Pakistan urges sustained financial help to refugee-hosting developing countries

Pakistan urges sustained financial help to refugee-hosting developing countries

UNITED NATIONS, Oct 30 (APP): Highlighting that Pakistan is hosting over 3.5 million Afghan refugees, a Pakistani delegate has urged the developed countries to financially help the developing countries caring for large number of refugees, and also offer the option of resettlement in the third countries.

“International community needs to provide adequate, predictable, regular and sustainable financial support in line with the principle of responsibility sharing for the Afghan refugees in the neighbouring countries,” Saima Saleem, a counsellor in Pakistan Mission, said in a UN panel on Friday.

Saleem was participating in an interactive dialogue with Filippo Grandi, UN High Commissioner for Refugees, in the General Assembly’s Third Committee, which deals with social, humanitarian and cultural matters Pakistan, she said, was committed to the principle of voluntary repatriation of Afghan refugees, “in safety and dignity”, but that must be backed by time-bound return and repatriation plans. In this regard, she said Pakistan concern over the deteriorating humanitarian conditions in Afghanistan, especially as winter approaches, and called for immediate steps to rectify the situation.

Under the circumstances, the freezing of the Afghan government’s overseas assets is entirely unjustified,” the Pakistani delegate said, adding that intensifying suffering of the Afghan people could trigger massive outflow of refugees, revive internal displacement within Afghanistan and threat of terrorism from there.

“Bilateral and international sanctions are impacting the work of the humanitarian organizations and have disabled banking and financial sectors.” she added.

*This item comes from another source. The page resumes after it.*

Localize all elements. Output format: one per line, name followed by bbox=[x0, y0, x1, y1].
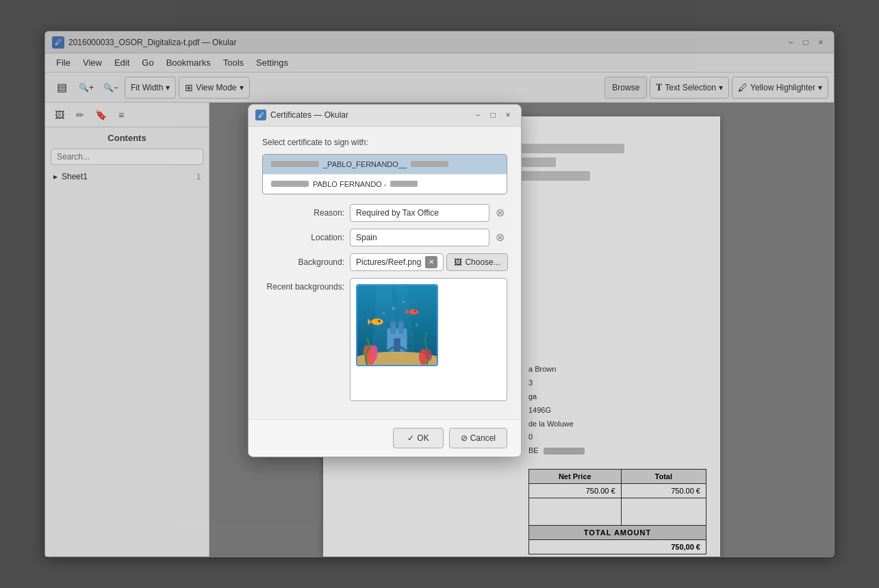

Earlier briefing the committee, Grandi, the UNHCR, who rallied governments to draw inspiration from the world’s 82 million people forcibly displaced who refuse to give up on their quest to build a better life. In making that call, he invoked the seventieth anniversary of the 1951 Refugee Convention, celebrated this year, and appealed for renewed international solidarity.

“We must never forget that nobody wants to live with the anxiety of exile, he said, describing UNHCR’s focus on solutions.

From Afghanistan and Yemen to Ethiopia and elsewhere, he requested more resources and the establishment of enabling conditions to serve those in need, hindrance free. He objected to the construction of walls and the outsourcing of asylum management in wealthier countries, stressing that borders should be kept secure without compromising the dignity of refugees.